Globalization and Local Adaptation in International Trade Law
GLOBALIZATION AND LOCAL ADAPTATION IN INTERNATIONAL TRADE LAW, UBC Press, 2010
Posted: 3 Jul 2011
The trade principles of Western liberal democracies are at the core of international trade law regimes and standards. Are non-Western societies uniformly adopting international standards, or are they adapting them to local norms and cultural values?
This volume presents a new conceptual approach - the paradigm of selective adaptation -- to explore and explain the reception of international trade law in the Pacific Rim. The book is divided into 3 Parts, which cover: Concepts and Methods; Local Implementation of Global Standards; and Case Studies on Dispute Resolution. It brings together scholars from Australia, Canada, China, and Japan who reveal how the World Trade Organization’s standards are being interpreted - and in some cases disputed - in selected countries.
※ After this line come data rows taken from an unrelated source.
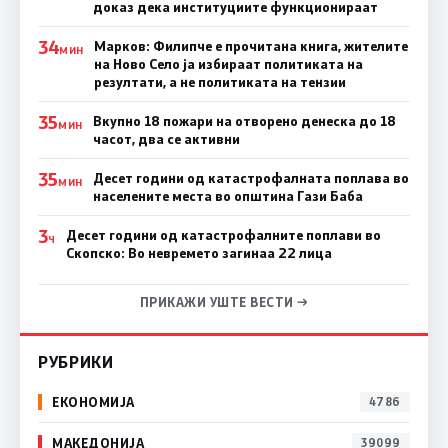
доказ дека институциите функционираат
34
Марков: Филипче е прочитана книга, жителите
МИН
на Ново Село ја избираат политиката на
резултати, а не политиката на тензии
35
Вкупно 18 пожари на отворено денеска до 18
МИН
часот, два се активни
35
Десет години од катастрофалната поплава во
МИН
населените места во општина Гази Баба
3
Десет години од катастрофалните поплави во
Ч
Скопско: Во невремето загинаа 22 лица
ПРИКАЖИ УШТЕ ВЕСТИ →
РУБРИКИ
ЕКОНОМИЈА
4786
МАКЕДОНИЈА
39099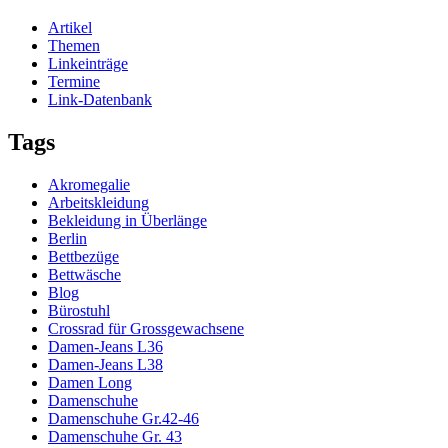
Artikel
Themen
Linkeinträge
Termine
Link-Datenbank
Tags
Akromegalie
Arbeitskleidung
Bekleidung in Überlänge
Berlin
Bettbezüge
Bettwäsche
Blog
Bürostuhl
Crossrad für Grossgewachsene
Damen-Jeans L36
Damen-Jeans L38
Damen Long
Damenschuhe
Damenschuhe Gr.42-46
Damenschuhe Gr. 43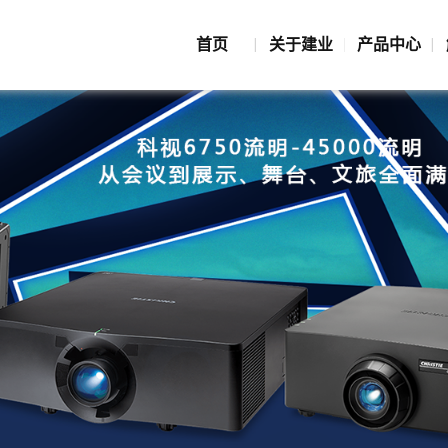
首页
关于建业
产品中心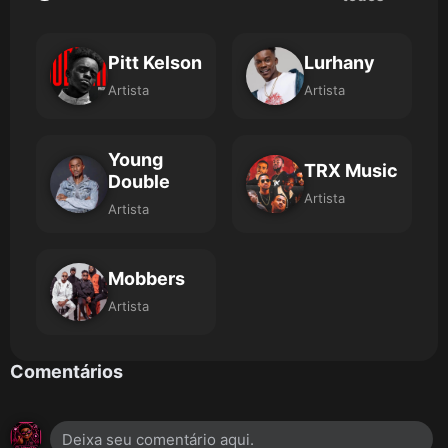
Pitt Kelson
Lurhany
Artista
Artista
Young
TRX Music
Double
Artista
Artista
Mobbers
Artista
Comentários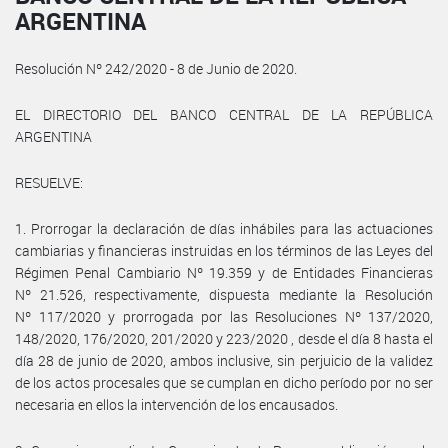
ARGENTINA
Resolución Nº 242/2020 - 8 de Junio de 2020.
EL DIRECTORIO DEL BANCO CENTRAL DE LA REPÚBLICA
ARGENTINA
RESUELVE:
1. Prorrogar la declaración de días inhábiles para las actuaciones
cambiarias y financieras instruidas en los términos de las Leyes del
Régimen Penal Cambiario Nº 19.359 y de Entidades Financieras
Nº 21.526, respectivamente, dispuesta mediante la Resolución
Nº 117/2020 y prorrogada por las Resoluciones Nº 137/2020,
148/2020, 176/2020, 201/2020 y 223/2020 , desde el día 8 hasta el
día 28 de junio de 2020, ambos inclusive, sin perjuicio de la validez
de los actos procesales que se cumplan en dicho período por no ser
necesaria en ellos la intervención de los encausados.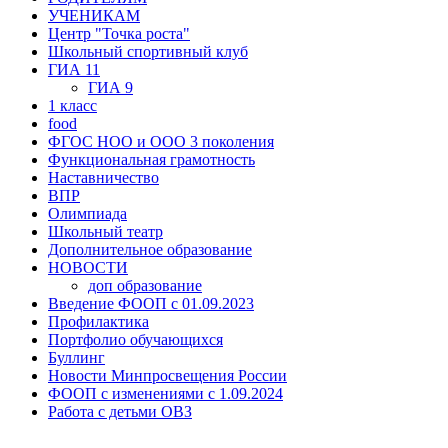
УЧЕНИКАМ
Центр "Точка роста"
Школьный спортивный клуб
ГИА 11
ГИА 9
1 класс
food
ФГОС НОО и ООО 3 поколения
Функциональная грамотность
Наставничество
ВПР
Олимпиада
Школьный театр
Дополнительное образование
НOВОСТИ
доп образование
Введение ФООП с 01.09.2023
Профилактика
Портфолио обучающихся
Буллинг
Новости Минпросвещения России
ФООП с изменениями с 1.09.2024
Работа с детьми ОВЗ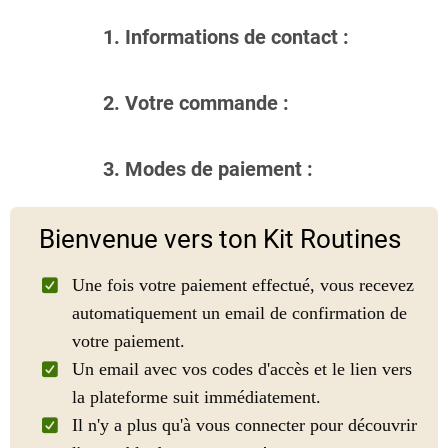
1. Informations de contact :
2. Votre commande :
3. Modes de paiement :
Bienvenue vers ton Kit Routines
Une fois votre paiement effectué, vous recevez
automatiquement un email de confirmation de
votre paiement.
Un email avec vos codes d'accès et le lien vers
la plateforme suit immédiatement.
Il n'y a plus qu'à vous connecter pour découvrir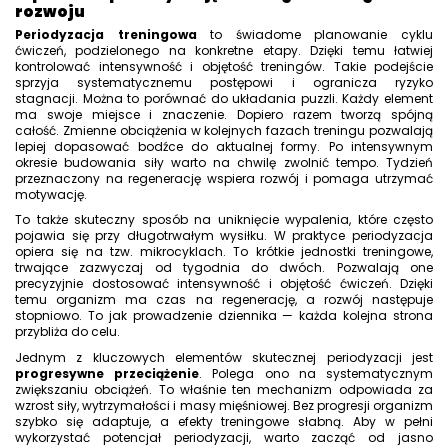
rozwoju
Periodyzacja treningowa
to świadome planowanie cyklu
ćwiczeń, podzielonego na konkretne etapy. Dzięki temu łatwiej
kontrolować intensywność i objętość treningów. Takie podejście
sprzyja systematycznemu postępowi i ogranicza ryzyko
stagnacji. Można to porównać do układania puzzli. Każdy element
ma swoje miejsce i znaczenie. Dopiero razem tworzą spójną
całość. Zmienne obciążenia w kolejnych fazach treningu pozwalają
lepiej dopasować bodźce do aktualnej formy. Po intensywnym
okresie budowania siły warto na chwilę zwolnić tempo. Tydzień
przeznaczony na regenerację wspiera rozwój i pomaga utrzymać
motywację.
To także skuteczny sposób na uniknięcie wypalenia, które często
pojawia się przy długotrwałym wysiłku. W praktyce periodyzacja
opiera się na tzw. mikrocyklach. To krótkie jednostki treningowe,
trwające zazwyczaj od tygodnia do dwóch. Pozwalają one
precyzyjnie dostosować intensywność i objętość ćwiczeń. Dzięki
temu organizm ma czas na regenerację, a rozwój następuje
stopniowo. To jak prowadzenie dziennika — każda kolejna strona
przybliża do celu.
Jednym z kluczowych elementów skutecznej periodyzacji jest
progresywne przeciążenie
. Polega ono na systematycznym
zwiększaniu obciążeń. To właśnie ten mechanizm odpowiada za
wzrost siły, wytrzymałości i masy mięśniowej. Bez progresji organizm
szybko się adaptuje, a efekty treningowe słabną. Aby w pełni
wykorzystać potencjał periodyzacji, warto zacząć od jasno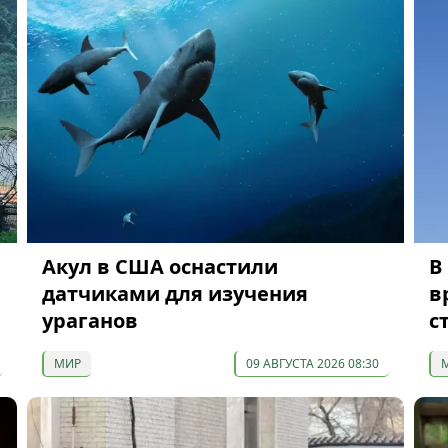
Акул в США оснастили
В
датчиками для изучения
в
ураганов
с
МИР
09 АВГУСТА 2026 08:30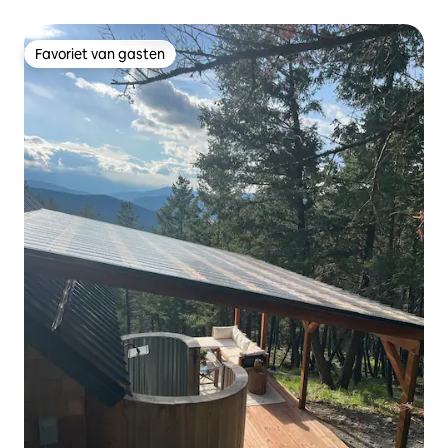
Favoriet van gasten
Favoriet van gasten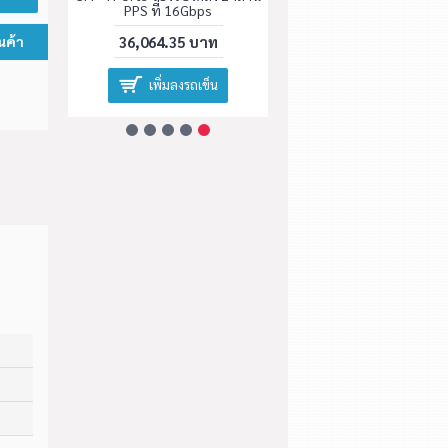
PPS ที่ 16Gbps
นค้า
36,064.35 บาท
เพิ่มลงรถเข็น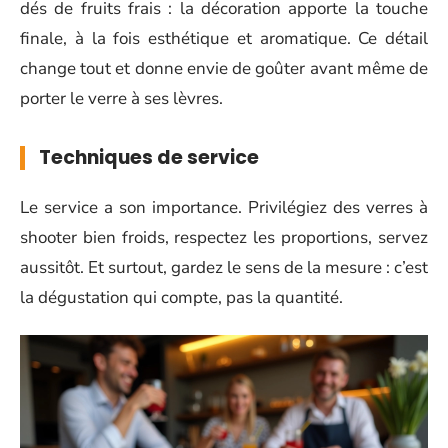
dés de fruits frais : la décoration apporte la touche
finale, à la fois esthétique et aromatique. Ce détail
change tout et donne envie de goûter avant même de
porter le verre à ses lèvres.
Techniques de service
Le service a son importance. Privilégiez des verres à
shooter bien froids, respectez les proportions, servez
aussitôt. Et surtout, gardez le sens de la mesure : c’est
la dégustation qui compte, pas la quantité.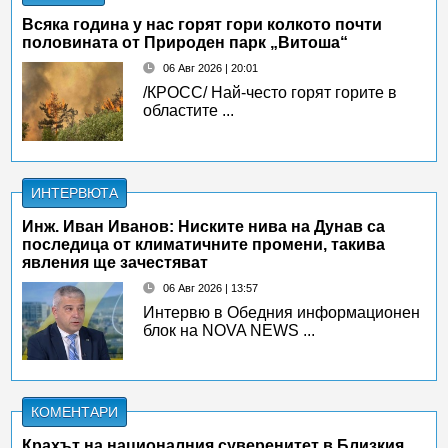
Всяка година у нас горят гори колкото почти
половината от Природен парк „Витоша“
06 Авг 2026 | 20:01
/КРОСС/ Най-често горят горите в
областите ...
ИНТЕРВЮТА
Инж. Иван Иванов: Ниските нива на Дунав са
последица от климатичните промени, такива
явления ще зачестяват
06 Авг 2026 | 13:57
Интервю в Обедния информационен
блок на NOVA NEWS ...
КОМЕНТАРИ
Крахът на националния суверенитет в Близкия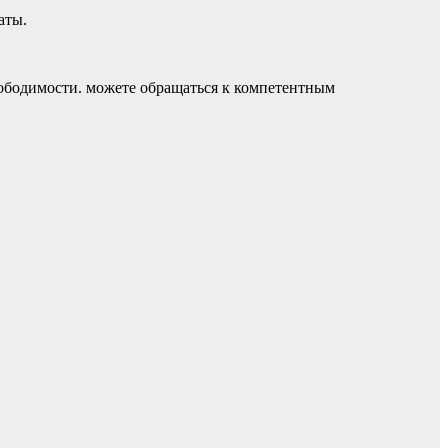
аты.
еободимости. можете обращаться к компетентным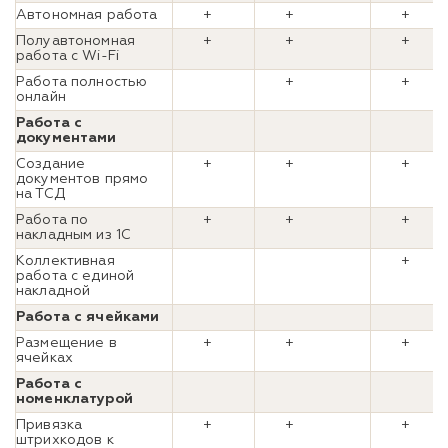
Автономная работа
+
+
+
Полуавтономная
+
+
+
работа с Wi-Fi
Работа полностью
+
+
онлайн
Работа с
документами
Создание
+
+
+
документов прямо
на ТСД
Работа по
+
+
+
накладным из 1С
Коллективная
+
работа с единой
накладной
Работа с ячейками
Размещение в
+
+
+
ячейках
Работа с
номенклатурой
Привязка
+
+
+
штрихкодов к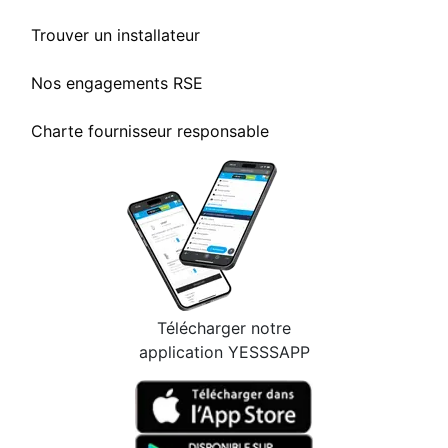
Trouver un installateur
Nos engagements RSE
Charte fournisseur responsable
Télécharger notre
application YESSSAPP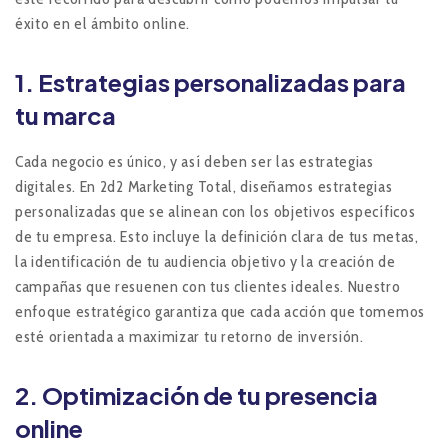
éxito en el ámbito online.
1.
Estrategias personalizadas para
tu marca
Cada negocio es único, y así deben ser las estrategias
digitales. En 2d2 Marketing Total, diseñamos estrategias
personalizadas que se alinean con los objetivos específicos
de tu empresa. Esto incluye la definición clara de tus metas,
la identificación de tu audiencia objetivo y la creación de
campañas que resuenen con tus clientes ideales. Nuestro
enfoque estratégico garantiza que cada acción que tomemos
esté orientada a maximizar tu retorno de inversión.
2.
Optimización de tu presencia
online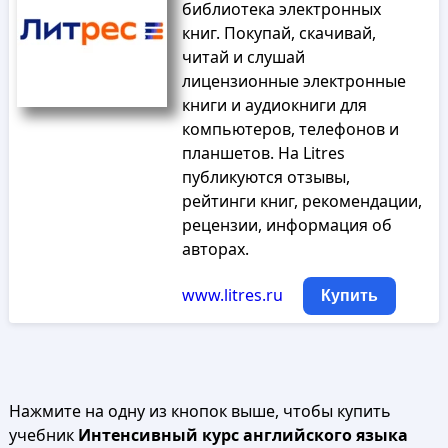
библиотека электронных
книг. Покупай, скачивай,
читай и слушай
лицензионные электронные
книги и аудиокниги для
компьютеров, телефонов и
планшетов. На Litres
публикуются отзывы,
рейтинги книг, рекомендации,
рецензии, информация об
авторах.
www.litres.ru
Купить
Нажмите на одну из кнопок выше, чтобы купить
учебник
Интенсивный курс английского языка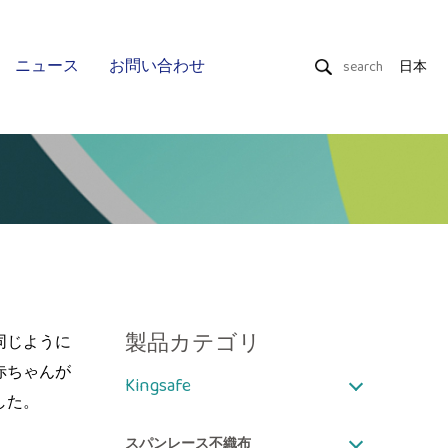
ニュース
お問い合わせ
日本
ドライワイプ
ウェットティッシュ
Uniquality
製品カテゴリ
同じように
赤ちゃんが
Kingsafe
した。
スパンレース不織布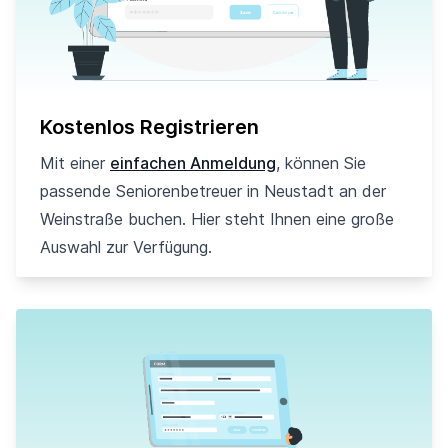
Kostenlos Registrieren
Mit einer
einfachen Anmeldung
, können Sie
passende Seniorenbetreuer in Neustadt an der
Weinstraße buchen. Hier steht Ihnen eine große
Auswahl zur Verfügung.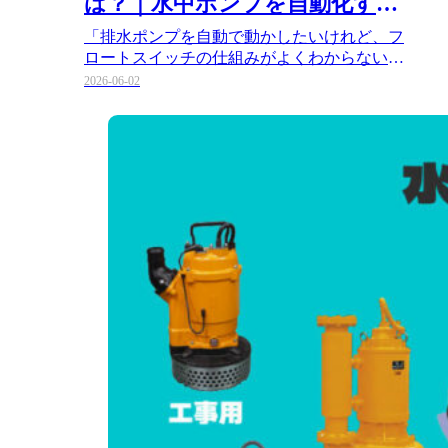
は？｜水中ポンプを自動化する
基礎知識
「排水ポンプを自動で動かしたいけれど、フ
ロートスイッチの仕組みがよくわからない」
「現場の環境に合った水位制御の…
2026-06-02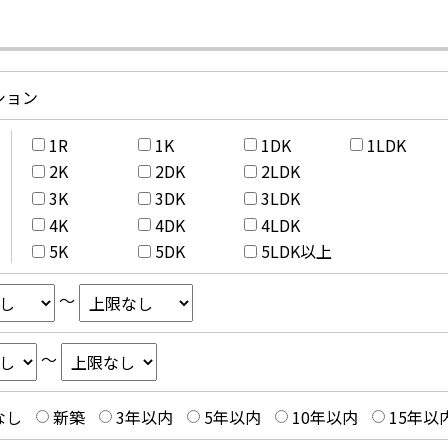
ション
1R
1K
1DK
1LDK
2K
2DK
2LDK
3K
3DK
3LDK
4K
4DK
4LDK
5K
5DK
5LDK以上
～
～
なし
新築
3年以内
5年以内
10年以内
15年以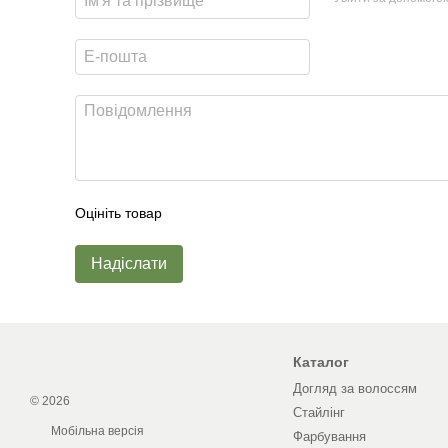
Оцініть товар
Надіслати
Каталог
Догляд за волоссям
© 2026
Стайлінг
Мобільна версія
Фарбування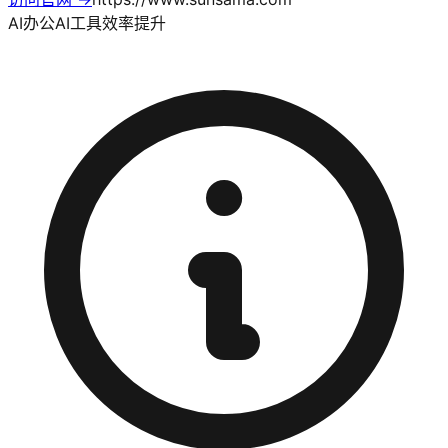
AI办公
AI工具
效率提升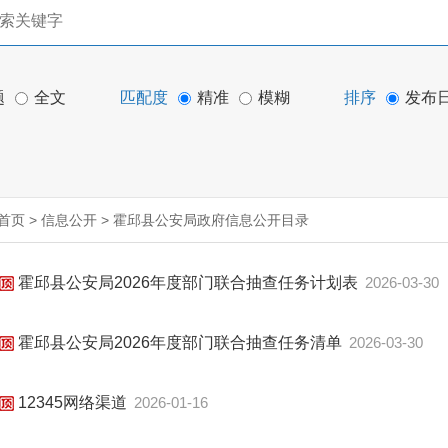
题
全文
匹配度
精准
模糊
排序
发布
首页
>
信息公开
>
霍邱县公安局政府信息公开目录
霍邱县公安局2026年度部门联合抽查任务计划表
2026-03-30
霍邱县公安局2026年度部门联合抽查任务清单
2026-03-30
12345网络渠道
2026-01-16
Building on a conceptual discussion of the normative and institutional contexts for international trade law, the authors draw on examples from China, Japan, Thailand, and North America to show that formal acceptance of international trade standards through accession to the World Trade Organization and the General Agreement on Tariffs and Trade does not necessarily lead to uniform enforcement and acceptance at the local level.
Globalization and Local Adaptation in International Trade Law provides compelling evidence that non-uniform compliance will be a legitimate outcome of the globalization of international trade rules.